| | 要旨トップ | 本企画の概要 | | 日本生態学会第73回全国大会 (2026年3月、京都) 講演要旨 ESJ73 Abstract |
シンポジウム S10-2 (Presentation in Symposium)
多くの生物現象は多数の構成要素間の相互作用によって駆動される複雑適応系である。これらの構成要素間の相互作用を特定することは、システムレベルの現象を理解し、予測・制御するうえで欠かすことができない。本発表では、時系列データから構成要素間の相互作用を特定する方法として、生態学でよく使用される収束クロスマッピング(Convergent Cross Mapping; Sugihara et al. 2012)について注目する。収束クロスマッピングは、特定の統計モデルを指定する必要のないノンパラメトリック手法で、生態学のように相互作用の関数形を調べることが難しい非線形な動態への適用に適している。しかしながら、収束クロスマッピングは他の変数の動態を考慮したうえでの因果検出(いわゆる条件付き因果推定)を直接的に行うことはできない。
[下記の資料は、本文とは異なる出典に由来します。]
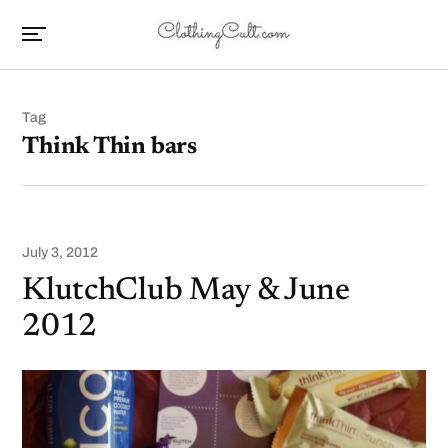
Tag
Think Thin bars
July 3, 2012
KlutchClub May & June
2012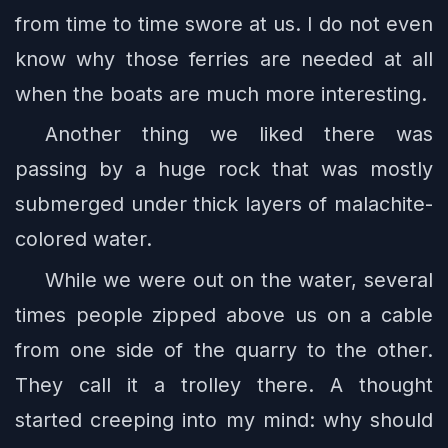
from time to time swore at us. I do not even
know why those ferries are needed at all
when the boats are much more interesting.
Another thing we liked there was
passing by a huge rock that was mostly
submerged under thick layers of malachite-
colored water.
While we were out on the water, several
times people zipped above us on a cable
from one side of the quarry to the other.
They call it a trolley there. A thought
started creeping into my mind: why should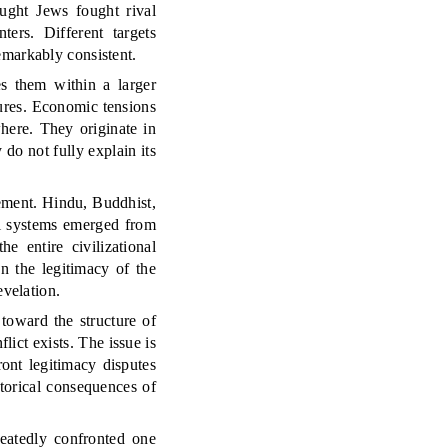
ought Jews fought rival
ers. Different targets
emarkably consistent.
es them within a larger
tures. Economic tensions
where. They originate in
 do not fully explain its
eement. Hindu, Buddhist,
al systems emerged from
e entire civilizational
n the legitimacy of the
evelation.
 toward the structure of
ict exists. The issue is
ront legitimacy disputes
storical consequences of
peatedly confronted one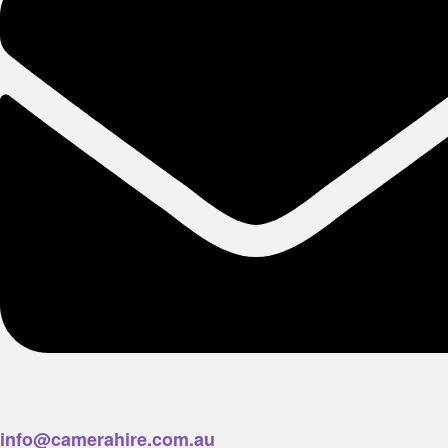
info@camerahire.com.au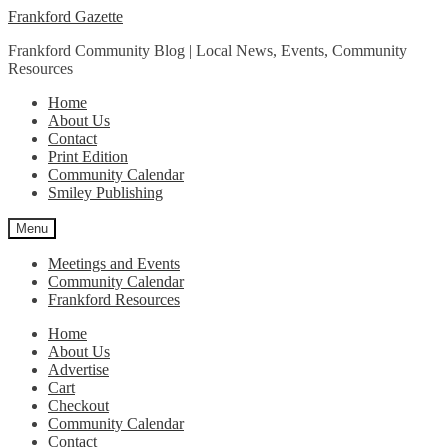
Skip
Skip
Frankford Gazette
to
to
Frankford Community Blog | Local News, Events, Community
navigation
content
Resources
Home
About Us
Contact
Print Edition
Community Calendar
Smiley Publishing
Menu
Meetings and Events
Community Calendar
Frankford Resources
Home
About Us
Advertise
Cart
Checkout
Community Calendar
Contact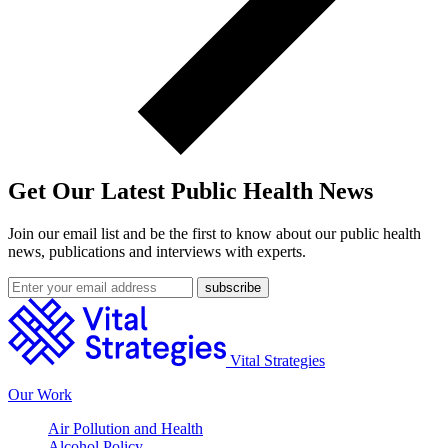
Get Our Latest Public Health News
Join our email list and be the first to know about our public health
news, publications and interviews with experts.
Vital Strategies
Our Work
Air Pollution and Health
Alcohol Policy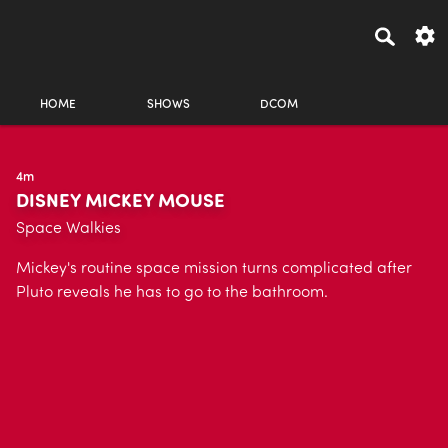
HOME
SHOWS
DCOM
4m
DISNEY MICKEY MOUSE
Space Walkies
Mickey's routine space mission turns complicated after
Pluto reveals he has to go to the bathroom.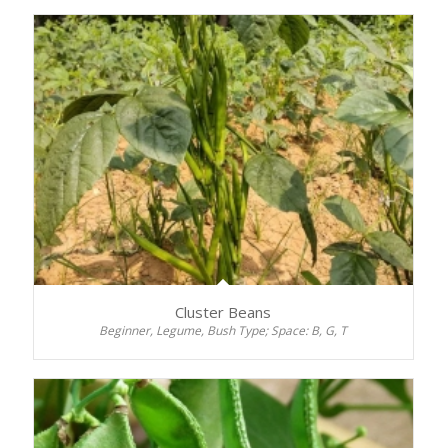
Cluster Beans
Beginner, Legume, Bush Type; Space: B, G, T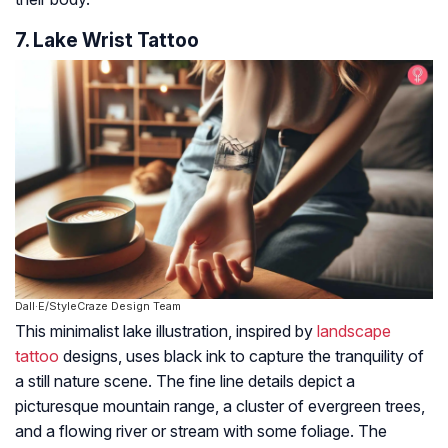
7. Lake Wrist Tattoo
Dall·E/StyleCraze Design Team
This minimalist lake illustration, inspired by
landscape
tattoo
designs, uses black ink to capture the tranquility of
a still nature scene. The fine line details depict a
picturesque mountain range, a cluster of evergreen trees,
and a flowing river or stream with some foliage. The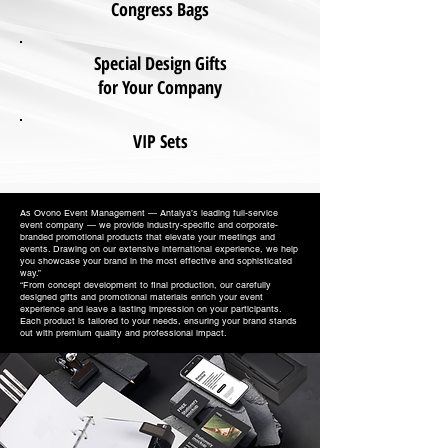
Congress Bags
Special Design Gifts
for Your Company
VIP Sets
As Ovono Event Management — Antalya’s leading full-service
event company — we provide industry-specific and corporate-
branded promotional products that elevate your meetings and
events. Drawing on our extensive international experience, we help
you showcase your brand in the most effective and sophisticated
way.”
“From concept development to final production, our carefully
designed gifts and promotional materials enrich your event
experience and leave a lasting impression on your participants.
Each product is tailored to your needs, ensuring your brand stands
out with premium quality and professional impact.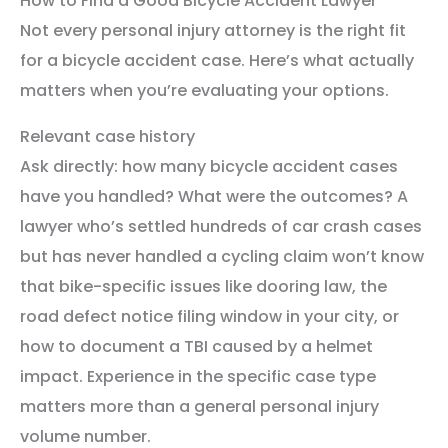
How to Find a Good Bicycle Accident Lawyer
Not every personal injury attorney is the right fit
for a bicycle accident case. Here’s what actually
matters when you’re evaluating your options.
Relevant case history
Ask directly: how many bicycle accident cases
have you handled? What were the outcomes? A
lawyer who’s settled hundreds of car crash cases
but has never handled a cycling claim won’t know
that bike-specific issues like dooring law, the
road defect notice filing window in your city, or
how to document a TBI caused by a helmet
impact. Experience in the specific case type
matters more than a general personal injury
volume number.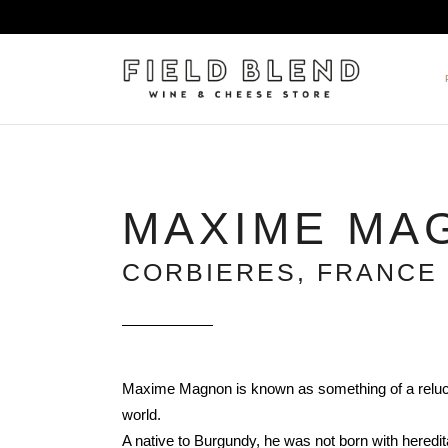
ALBERT BOXLER
NEW
MAXIME MA
PIERRE PETERS
$25
DOMAINE BERNARD MOREA
BEE
CORBIERES, FRANCE
DOMAINE BOISSON FRÈRE 
MIX
DOMAINE DENIS MORTET
CEL
DOMAINE DU COLLIER
ORG
DOMAINE HENRI BOILLOT
Maxime Magnon is known as something of a reluct
DOMAINE TEMPIER
world.
EGLY-OURIET
A native to Burgundy, he was not born with heredita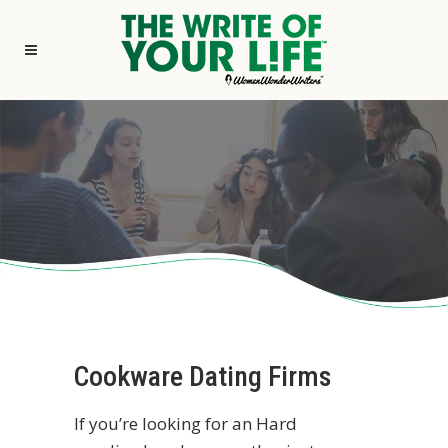
Cookware Dating Firms
If you’re looking for an Hard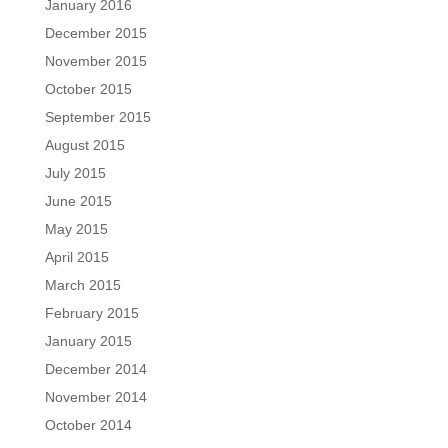
January 2016
December 2015
November 2015
October 2015
September 2015
August 2015
July 2015
June 2015
May 2015
April 2015
March 2015
February 2015
January 2015
December 2014
November 2014
October 2014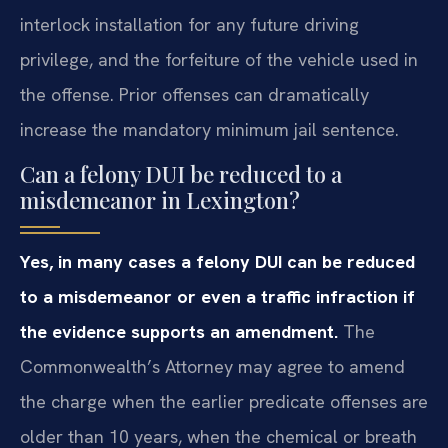
interlock installation for any future driving
privilege, and the forfeiture of the vehicle used in
the offense. Prior offenses can dramatically
increase the mandatory minimum jail sentence.
Can a felony DUI be reduced to a
misdemeanor in Lexington?
Yes, in many cases a felony DUI can be reduced
to a misdemeanor or even a traffic infraction if
the evidence supports an amendment.
The
Commonwealth’s Attorney may agree to amend
the charge when the earlier predicate offenses are
older than 10 years, when the chemical or breath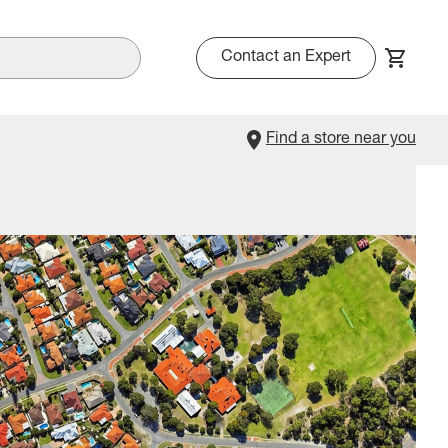
Contact an Expert
Find a store near you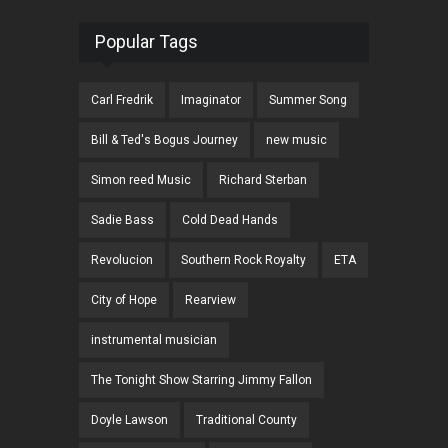
Popular Tags
Carl Fredrik
Imaginator
Summer Song
Bill & Ted's Bogus Journey
new music
Simon reed Music
Richard Sterban
Sadie Bass
Cold Dead Hands
Revolucion
Southern Rock Royalty
ETA
City of Hope
Rearview
instrumental musician
The Tonight Show Starring Jimmy Fallon
Doyle Lawson
Traditional County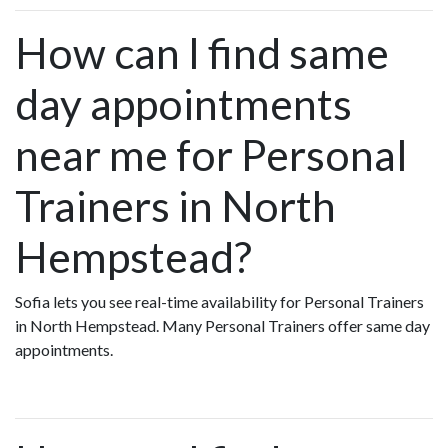
How can I find same
day appointments
near me for Personal
Trainers in North
Hempstead?
Sofia lets you see real-time availability for Personal Trainers
in North Hempstead. Many Personal Trainers offer same day
appointments.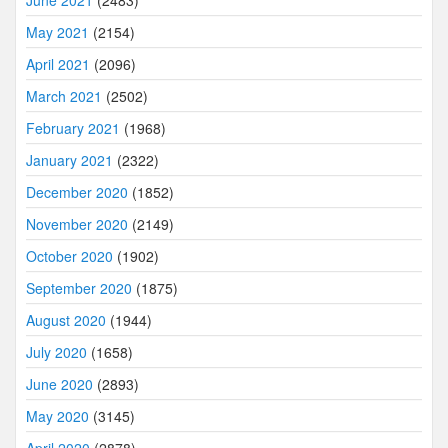
May 2021
(2154)
April 2021
(2096)
March 2021
(2502)
February 2021
(1968)
January 2021
(2322)
December 2020
(1852)
November 2020
(2149)
October 2020
(1902)
September 2020
(1875)
August 2020
(1944)
July 2020
(1658)
June 2020
(2893)
May 2020
(3145)
April 2020
(2878)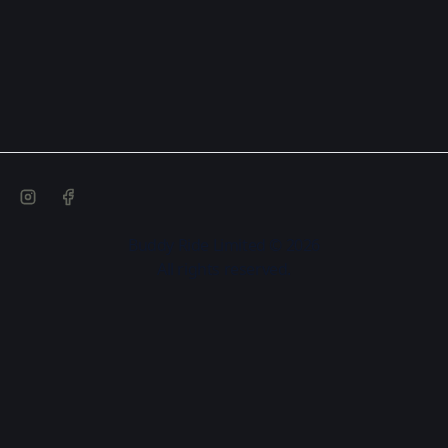
Buddy Ride Limited © 2026
All rights reserved.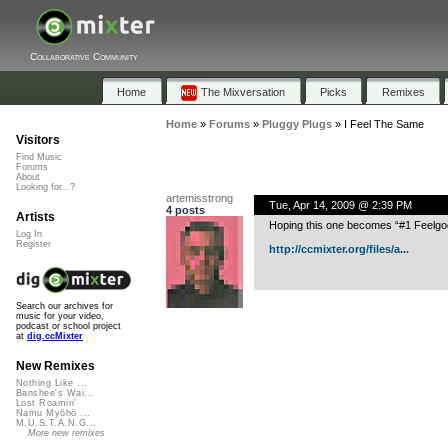
Collaborative Community
Home
The Mixversation
Picks
Remixes
Home
»
Forums
»
Pluggy Plugs
»
I Feel The Same
Visitors
Find Music
Forums
About
Looking for...?
artemisstrong
Tue, Apr 14, 2009 @ 2:39 PM
4 posts
Artists
Hoping this one becomes “#1 Feelg
Log In
Register
http://ccmixter.org/files/a...
Search our archives for
music for your video,
podcast or school project
at
dig.ccMixter
New Remixes
Nothing Like ...
Banshee's Wai...
Lost Roamin'
Namu Myōhō ...
M.U.S.T.A.N.G...
More new remixes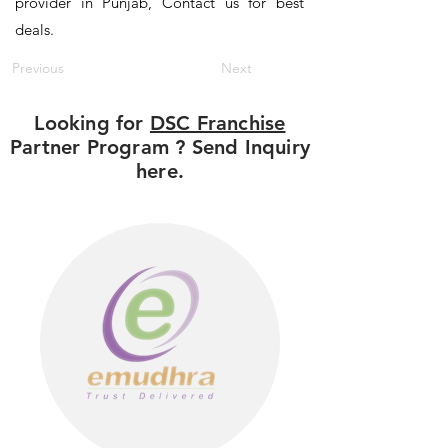
provider in Punjab, Contact us for best
deals.
Previous
Next
Looking for
DSC Franchise
Partner Program ? Send Inquiry
here.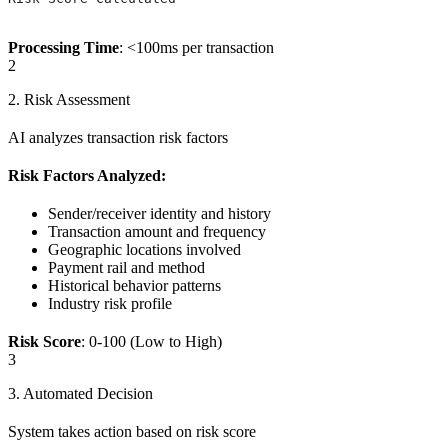
Processing Time
: <100ms per transaction
2
2. Risk Assessment
AI analyzes transaction risk factors
Risk Factors Analyzed:
Sender/receiver identity and history
Transaction amount and frequency
Geographic locations involved
Payment rail and method
Historical behavior patterns
Industry risk profile
Risk Score
: 0-100 (Low to High)
3
3. Automated Decision
System takes action based on risk score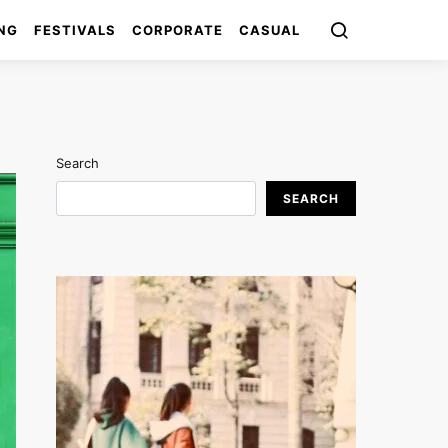
NG
FESTIVALS
CORPORATE
CASUAL
Search
SEARCH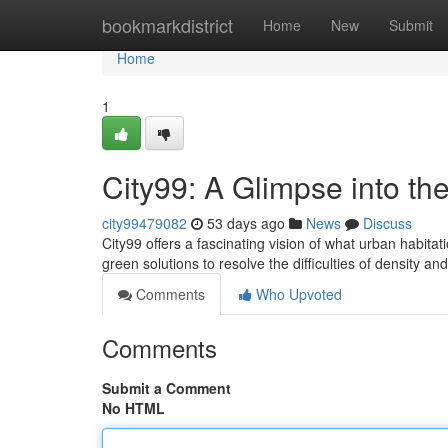
Home
bookmarkdistrict
Home
New
Submit
Home
1
City99: A Glimpse into th
city99479082
53 days ago
News
Discuss
City99 offers a fascinating vision of what urban habita
green solutions to resolve the difficulties of density an
Comments
Who Upvoted
Comments
Submit a Comment
No HTML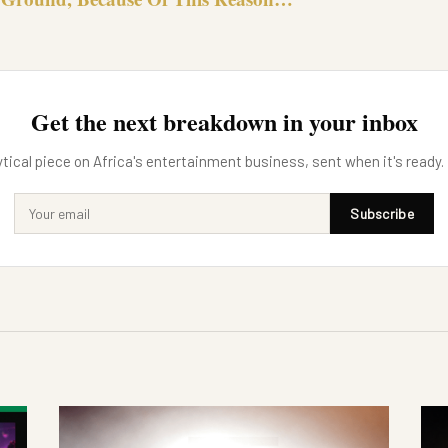
Get the next breakdown in your inbox
tical piece on Africa's entertainment business, sent when it's ready.
Subscribe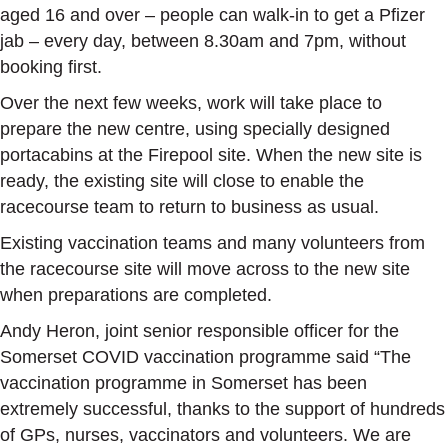
aged 16 and over – people can walk-in to get a Pfizer
jab – every day, between 8.30am and 7pm, without
booking first.
Over the next few weeks, work will take place to
prepare the new centre, using specially designed
portacabins at the Firepool site. When the new site is
ready, the existing site will close to enable the
racecourse team to return to business as usual.
Existing vaccination teams and many volunteers from
the racecourse site will move across to the new site
when preparations are completed.
Andy Heron, joint senior responsible officer for the
Somerset COVID vaccination programme said “The
vaccination programme in Somerset has been
extremely successful, thanks to the support of hundreds
of GPs, nurses, vaccinators and volunteers. We are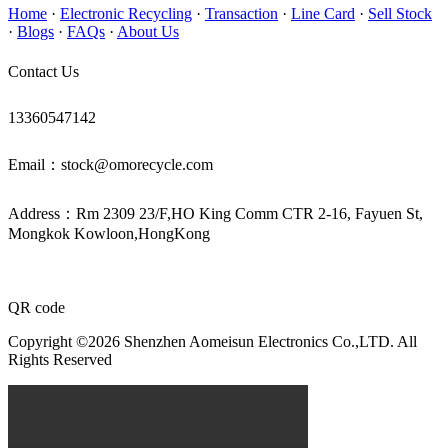
Home
·
Electronic Recycling
·
Transaction
·
Line Card
·
Sell Stock
·
Blogs
·
FAQs
·
About Us
Contact Us
13360547142
Email：stock@omorecycle.com
Address：Rm 2309 23/F,HO King Comm CTR 2-16, Fayuen St,
Mongkok Kowloon,HongKong
QR code
Copyright ©2026 Shenzhen Aomeisun Electronics Co.,LTD. All
Rights Reserved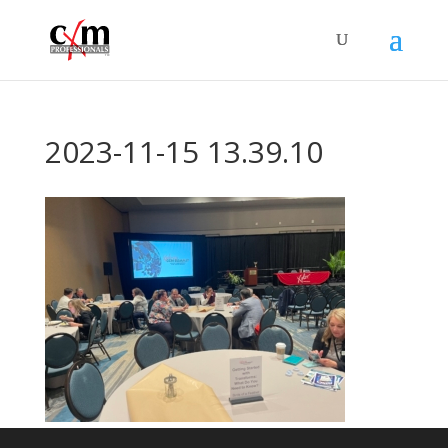
2023-11-15 13.39.10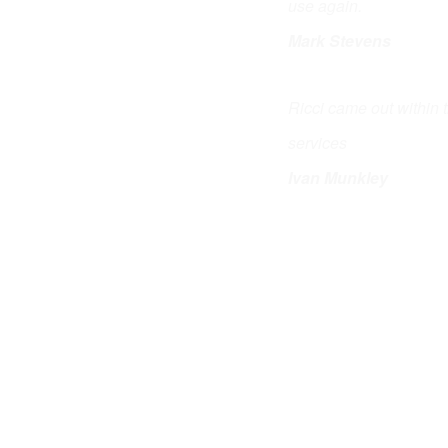
use again.
Mark Stevens
Ricci came out within 
services
Ivan Munkley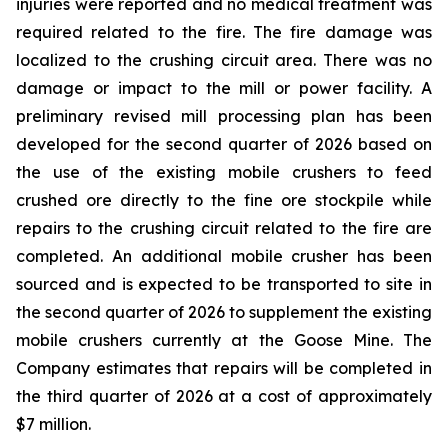
injuries were reported and no medical treatment was
required related to the fire. The fire damage was
localized to the crushing circuit area. There was no
damage or impact to the mill or power facility. A
preliminary revised mill processing plan has been
developed for the second quarter of 2026 based on
the use of the existing mobile crushers to feed
crushed ore directly to the fine ore stockpile while
repairs to the crushing circuit related to the fire are
completed. An additional mobile crusher has been
sourced and is expected to be transported to site in
the second quarter of 2026 to supplement the existing
mobile crushers currently at the Goose Mine. The
Company estimates that repairs will be completed in
the third quarter of 2026 at a cost of approximately
$7 million.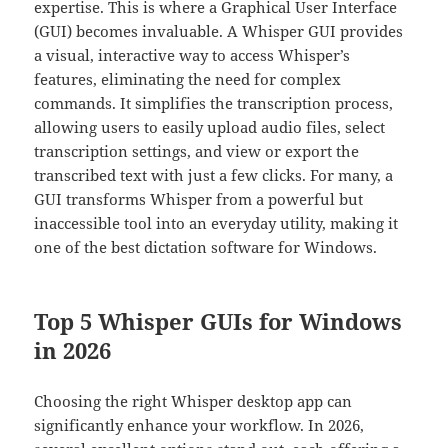
expertise. This is where a Graphical User Interface
(GUI) becomes invaluable. A Whisper GUI provides
a visual, interactive way to access Whisper’s
features, eliminating the need for complex
commands. It simplifies the transcription process,
allowing users to easily upload audio files, select
transcription settings, and view or export the
transcribed text with just a few clicks. For many, a
GUI transforms Whisper from a powerful but
inaccessible tool into an everyday utility, making it
one of the best dictation software for Windows.
Top 5 Whisper GUIs for Windows
in 2026
Choosing the right Whisper desktop app can
significantly enhance your workflow. In 2026,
これは、収束クロスマッピングが非線形力学の研究分野から発展してきており、条件付き手法への拡張が難しいためである。条件付き因果推定ができない場合、直接相互作用と間接相互作用の区別ができず、相互作用数の過大評価や動態の予測の失敗につながる。本発表では、収束クロスマッピングと情報理論に基づく転移エントロピー(Transfer Entropy; Schreiber 2000)の関係を明らかにすることで、収束クロスマッピングを条件付き因果推定へ拡張する方法を紹介する。また、シミュレーションおよび実データに適用し、紹介した条件付き因果推定が直接相互作用および間接相互作用を区別するうえで有用であることを示す。